Солнечным июльским днём класс повели гулять на стрелку у ЗАГСа. Олежка обратил внимание на старую туристку, неуклюже метнувшую монетку в речку, (чтобы вернуться), монетка не долетела до воды, а скатилась по крутому бетону до самой кромки и плюхнулась в жидкий ил. Лето в разгаре, уровень воды минимальный, и самая кромка у берега обнажена.

 

Он вспомнил похожий случай, тогда пьяные молодожёны кидали монетки совсем не далеко, значит, они все упали на бетон и скатились к его кромке. Там и надо искать. Вооружившись палкой-копалкой, Олежка спустился по сухому и чистому бетону прямо на грязный ил. Сделав пару копающих движений, Олежка тут же извлёк монетку, которая легко оттёрлась. Это были дореформенные 10 копеек. Олежка подумал:  — монета уже не в ходу, и не имеет нумизматической ценности, потому что таких, у каждого школьника горсти, но сам прогноз на клад оказался верным и Олежка продолжил. Уже через десять минут в кармане у Кошакова оказались 2х, 3х,10ти, 15ти, копеечные монеты дохрущёвского образца, три монеты николаевской эпохи и огромный елизаветинский пятак, а современных денег было очень мало. На велосипед будет трудно накопать.

— Кошаков, твою мать! да какого ж ты в грязи-то ковыряешься, неужели не можешь, как все в чистоте играть, а ну-ка поднимайся сюда, — кричала Ниныванна.

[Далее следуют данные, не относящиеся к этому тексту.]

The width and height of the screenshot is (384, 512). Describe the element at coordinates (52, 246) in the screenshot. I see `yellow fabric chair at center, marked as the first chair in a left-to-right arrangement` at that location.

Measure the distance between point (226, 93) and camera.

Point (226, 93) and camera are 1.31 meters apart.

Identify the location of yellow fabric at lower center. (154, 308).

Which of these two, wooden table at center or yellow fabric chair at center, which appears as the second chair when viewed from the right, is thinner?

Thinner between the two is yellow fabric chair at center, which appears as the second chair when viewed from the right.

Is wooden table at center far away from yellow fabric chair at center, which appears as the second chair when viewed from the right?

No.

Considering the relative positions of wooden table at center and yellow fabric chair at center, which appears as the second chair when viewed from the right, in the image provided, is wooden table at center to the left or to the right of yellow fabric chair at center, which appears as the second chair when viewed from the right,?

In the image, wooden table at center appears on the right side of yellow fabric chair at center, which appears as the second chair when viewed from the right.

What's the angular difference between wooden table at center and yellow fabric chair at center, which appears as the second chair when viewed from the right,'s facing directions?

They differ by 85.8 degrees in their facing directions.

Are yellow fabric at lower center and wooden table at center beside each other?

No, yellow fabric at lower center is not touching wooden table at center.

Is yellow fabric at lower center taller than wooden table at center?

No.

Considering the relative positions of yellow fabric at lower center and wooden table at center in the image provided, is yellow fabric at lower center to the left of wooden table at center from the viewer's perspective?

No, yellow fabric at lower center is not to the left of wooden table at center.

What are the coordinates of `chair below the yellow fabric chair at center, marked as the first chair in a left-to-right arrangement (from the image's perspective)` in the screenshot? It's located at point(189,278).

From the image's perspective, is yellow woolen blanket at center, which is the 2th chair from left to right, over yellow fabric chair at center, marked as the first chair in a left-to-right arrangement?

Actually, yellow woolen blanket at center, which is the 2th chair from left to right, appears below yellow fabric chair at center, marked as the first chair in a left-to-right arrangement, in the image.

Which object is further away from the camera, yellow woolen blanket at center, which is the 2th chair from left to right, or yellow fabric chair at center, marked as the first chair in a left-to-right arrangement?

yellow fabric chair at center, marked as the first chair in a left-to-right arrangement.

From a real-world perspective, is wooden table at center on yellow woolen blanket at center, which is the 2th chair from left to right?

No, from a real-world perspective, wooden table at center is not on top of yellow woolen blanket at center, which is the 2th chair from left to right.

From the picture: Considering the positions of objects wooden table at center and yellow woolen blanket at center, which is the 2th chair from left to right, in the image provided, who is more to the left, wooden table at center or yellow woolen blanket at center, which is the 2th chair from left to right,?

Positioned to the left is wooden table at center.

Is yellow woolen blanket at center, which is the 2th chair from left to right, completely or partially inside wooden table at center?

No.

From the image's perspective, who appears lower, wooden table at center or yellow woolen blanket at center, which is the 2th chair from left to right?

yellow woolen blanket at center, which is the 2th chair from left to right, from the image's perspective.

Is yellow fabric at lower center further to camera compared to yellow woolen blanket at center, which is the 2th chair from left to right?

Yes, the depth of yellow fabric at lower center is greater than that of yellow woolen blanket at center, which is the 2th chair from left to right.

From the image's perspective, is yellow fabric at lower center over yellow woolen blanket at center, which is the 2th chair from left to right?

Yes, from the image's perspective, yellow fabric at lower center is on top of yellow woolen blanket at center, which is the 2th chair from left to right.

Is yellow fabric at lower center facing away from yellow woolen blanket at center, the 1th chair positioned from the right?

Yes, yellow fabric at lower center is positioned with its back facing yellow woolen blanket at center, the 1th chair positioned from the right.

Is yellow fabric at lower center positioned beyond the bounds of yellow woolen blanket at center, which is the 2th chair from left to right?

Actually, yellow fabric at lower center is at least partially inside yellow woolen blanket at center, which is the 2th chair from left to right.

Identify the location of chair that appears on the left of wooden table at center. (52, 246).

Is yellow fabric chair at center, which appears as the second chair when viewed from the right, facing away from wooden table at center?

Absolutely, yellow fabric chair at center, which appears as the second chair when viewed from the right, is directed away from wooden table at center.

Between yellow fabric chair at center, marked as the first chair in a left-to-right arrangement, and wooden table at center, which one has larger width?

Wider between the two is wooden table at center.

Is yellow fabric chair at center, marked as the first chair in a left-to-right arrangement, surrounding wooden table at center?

Именно в этом момент палка-копалка обнажила очередную находку, и она сверкнула солнечным светом. Олежка, не оттирая блестящий предмет от грязи, сунул его в карман и полез наверх по крутому бетону.

— Выворачивай карманы, — приказала учительница.

Олежка повиновался. Монетки не вызвали интереса у училки, а вот то, что Олежка не разглядел, очень заинтересовало. Вместе с монетками на ладошке лежало добротное, массивное, обручальное кольцо, и не было никаких причин думать, что оно не из золота. ЗАГС, в двадцати метрах, сколько судеб рухнуло прямо на этой набережной.

— Где взял, — спросила Ниныванна.

— Нашёл, только что.

— Не ври.

— Не вру.

— Я забираю у тебя кольцо, и завтра явишься с родителями.

Вот за что теперь?  — думал Олежка, — ну измазался, ну и что, разве дети не должны быть перемазанными?

 

Ниныванна отдала кольцо маме. Когда она поняла, что Олежка действительно нашёл кольцо, она решила что он может его потерять или променять, вот и забрала. А могла и поставить Олежку в известность о своих планах. На этот раз Олежка оставил затею самостоятельно заработать на велосипед, так как многого ещё не понимал.

 

Яблочный компот (10).

 

Автобусы остановились на площадке перед воротами, всех вывели, построили, пересчитали и повели в лагерь. Олежка был первый раз в лагере, но знал, что этот пионерлагерь имени пионера-героя Павлика, и хотя Олежка ещё не очень понимал, что геройского совершил Павлик, он знал, что в итоге Павлика убили. Стоит ли быть после этого героем?

 

Всех повели на линейку, для важных объявлений. Дорожка шла мимо яблоневого сада, Олежка столько яблок никогда не видел, у него не было дачи и бабушки в селе, поэтому с фруктами было не очень. Как же хочется захрустеть яблочко, другое, — думал Олежка, — ох и дам тут волю желудку. Однако лагерное руководство имело другое мнение на счёт яблок, на линейке, сразу после объявления расписания, вышла очень молодая и красивая медсестричка в халате и объявила: — Яблоки незрелые, их есть нельзя, они несъедобны, кто съест хоть одно яблоко из сада, тот попадёт на 48 часов в изолятор, на окраине лагеря, где ему будут делать промывание желудка. Облом.

 

После расквартировывания и до обеда народ был предоставлен сам себе. Олежка пошёл к саду посмотреть на яблоки, смотреть, вроде не запрещали. Сколько их тут! и сколько оттенков жёлтого и зелёного, он понимал, что яблоки нельзя есть, но они были ещё и чертовски красивы.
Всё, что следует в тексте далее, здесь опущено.